# TASK PROMPT:
No line before the one containing "日本最大級の産直（産地直送）ECサイト『ポケットマルシェ（ポケマル）』" should appear; that line and all lines after it, through the end of the data, are to be set down exactly.

______________________________

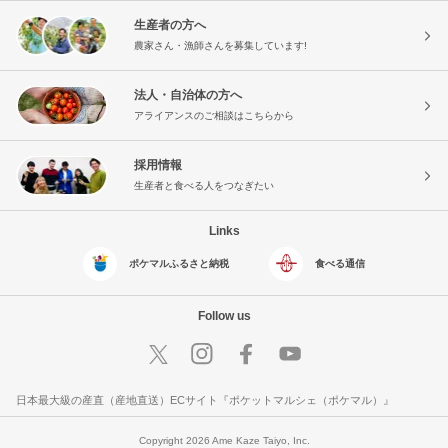
生産者の方へ
農家さん・漁師さんを募集しています!
法人・自治体の方へ
アライアンスのご相談はこちらから
採用情報
生産者と食べる人をつなぎたい
Links
ポケマルふるさと納税
食べる通信
Follow us
日本最大級の産直（産地直送）ECサイト『ポケットマルシェ（ポケマル）』
Copyright 2026 Ame Kaze Taiyo, Inc.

______________________________

# YOUR RESPONSE:
日本最大級の産直（産地直送）ECサイト『ポケットマルシェ（ポケマル）』
Copyright 2026 Ame Kaze Taiyo, Inc.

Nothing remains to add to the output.